Effect of caffeine on platelet inhibition by clopidogrel in healthy subjects and patients with coronary artery disease.

Background: Clopidogrel inhibits the platelet P2Y12 receptor, leading to increased intracellular cyclic AMP (cAMP) levels. Caffeine also causes a rise in platelet cAMP. We aimed to test the effect of acute caffeine administration on platelet inhibition by clopidogrel, in healthy volunteers and patients with coronary artery disease.

Methods: Cohort 1: 12 healthy subjects were enrolled in a 2-week crossover study. Blood samples were drawn at baseline, 2, 4, and 24 hours after 300 mg clopidogrel intake.
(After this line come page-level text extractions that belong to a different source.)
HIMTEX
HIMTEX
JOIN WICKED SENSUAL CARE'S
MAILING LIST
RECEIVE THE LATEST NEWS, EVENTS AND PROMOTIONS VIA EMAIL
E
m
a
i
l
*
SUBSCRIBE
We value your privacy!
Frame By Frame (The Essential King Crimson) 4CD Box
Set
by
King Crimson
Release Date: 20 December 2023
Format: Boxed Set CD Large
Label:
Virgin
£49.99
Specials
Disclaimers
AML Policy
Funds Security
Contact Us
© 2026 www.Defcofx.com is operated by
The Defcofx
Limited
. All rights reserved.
At the first week, 6 subjects received caffeine (300 mg pill, equivalent to a medium sized coffee drink) 30 minutes after clopidogrel. At week 2, the other 6 subjects received caffeine. One month later the effect of caffeine alone was tested. Platelet function was evaluated by aggregation in response to 5, 10, and 20 micromol/L adenosine diphosphate, 1 microg/mL collagen, and flow cytometric determination of P-selectin expression, PAC-1 binding, and vasodilator-stimulated phosphoprotein phosphorylation. Cohort 2: 40 patients with coronary artery disease receiving aspirin and clopidogrel (75 mg daily) for > or = 1 week were tested at baseline and 2.5 hours after caffeine (300 mg).
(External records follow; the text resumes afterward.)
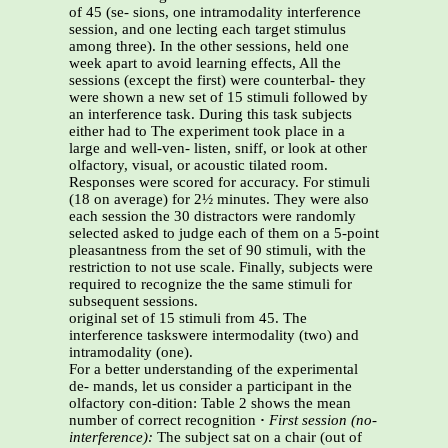
of 45 (se- sions, one intramodality interference
session, and one lecting each target stimulus
among three). In the other sessions, held one
week apart to avoid learning effects, All the
sessions (except the first) were counterbal- they
were shown a new set of 15 stimuli followed by
an interference task. During this task subjects
either had to The experiment took place in a
large and well-ven- listen, sniff, or look at other
olfactory, visual, or acoustic tilated room.
Responses were scored for accuracy. For stimuli
(18 on average) for 2½ minutes. They were also
each session the 30 distractors were randomly
selected asked to judge each of them on a 5-point
pleasantness from the set of 90 stimuli, with the
restriction to not use scale. Finally, subjects were
required to recognize the the same stimuli for
subsequent sessions.
original set of 15 stimuli from 45. The
interference taskswere intermodality (two) and
intramodality (one).
For a better understanding of the experimental
de- mands, let us consider a participant in the
olfactory con-dition: Table 2 shows the mean
number of correct recognition
·
First session (no-
interference):
The subject sat on a chair (out of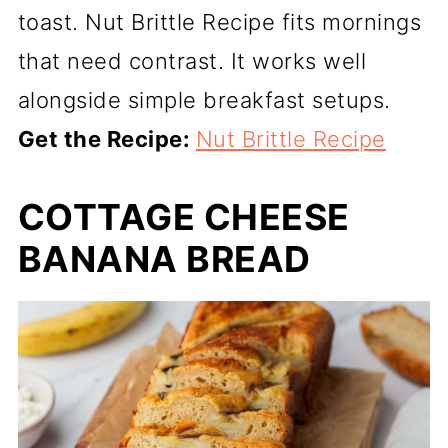
toast. Nut Brittle Recipe fits mornings
that need contrast. It works well
alongside simple breakfast setups.
Get the Recipe:
Nut Brittle Recipe
COTTAGE CHEESE
BANANA BREAD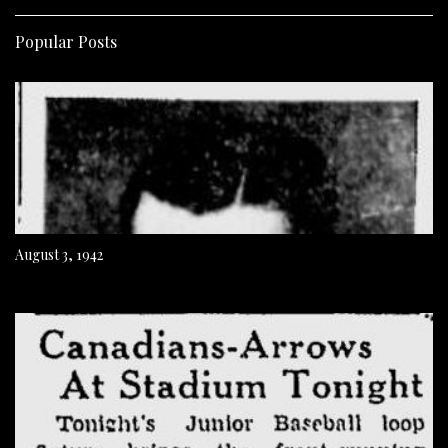
Popular Posts
August 3, 1942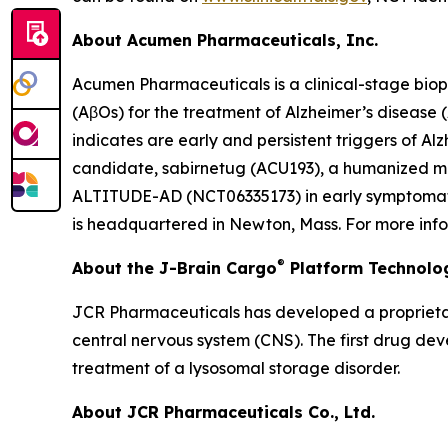
About Acumen Pharmaceuticals, Inc.
Acumen Pharmaceuticals is a clinical-stage bio
(AβOs) for the treatment of Alzheimer’s disease
indicates are early and persistent triggers of A
candidate, sabirnetug (ACU193), a humanized mono
ALTITUDE-AD (NCT06335173) in early symptomatic 
is headquartered in Newton, Mass. For more info
®
About the J-Brain Cargo
Platform Technolo
JCR Pharmaceuticals has developed a proprietar
central nervous system (CNS). The first drug de
treatment of a lysosomal storage disorder.
About JCR Pharmaceuticals Co., Ltd.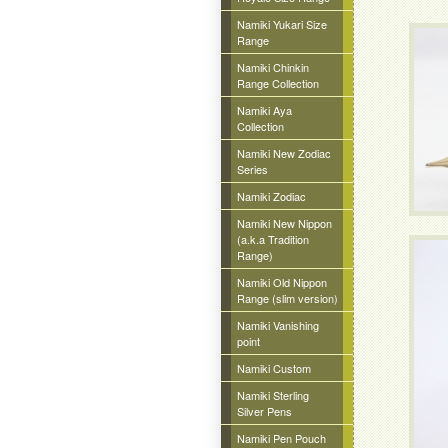
Namiki Yukari Size
Range
Namiki Chinkin
Range Collection
Namiki Aya
Collection
Namiki New Zodiac
Series
Namiki Zodiac
Namiki New Nippon
(a.k.a Tradition
Range)
Namiki Old Nippon
Range (slim version)
Namiki Vanishing
point
Namiki Custom
Namiki Sterling
Silver Pens
Namiki Pen Pouch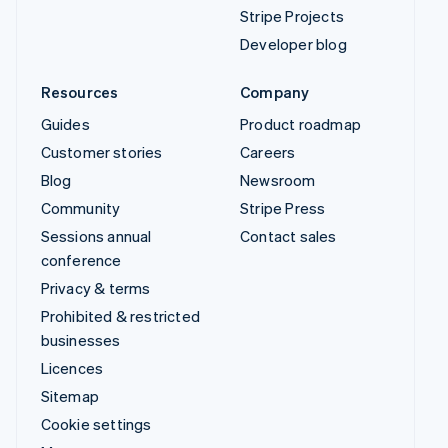
Stripe Projects
Developer blog
Resources
Company
Guides
Product roadmap
Customer stories
Careers
Blog
Newsroom
Community
Stripe Press
Sessions annual
Contact sales
conference
Privacy & terms
Prohibited & restricted
businesses
Licences
Sitemap
Cookie settings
Results: In cohort 1 (crossover study), caffeine was associated with lower adenosine diphosphate-induced aggregation at 4 hours, lower activation markers at 2 hours, and lower vasodilator-stimulated phosphoprotein phosphorylation at 4 hours after clopidogrel. Caffeine alone had no effect on the assessed platelet surface biomarkers. In cohort 2, caffeine administration was associated with lower platelet activation markers (P-selectin, PAC-1 binding), without significant effect on aggregation.

Conclusions: Acute caffeine administration after clopidogrel loading appears to be associated with enhanced platelet inhibition 2 to 4 hours after clopidogrel intake. The mechanism probably involves synergistic increase in cAMP levels.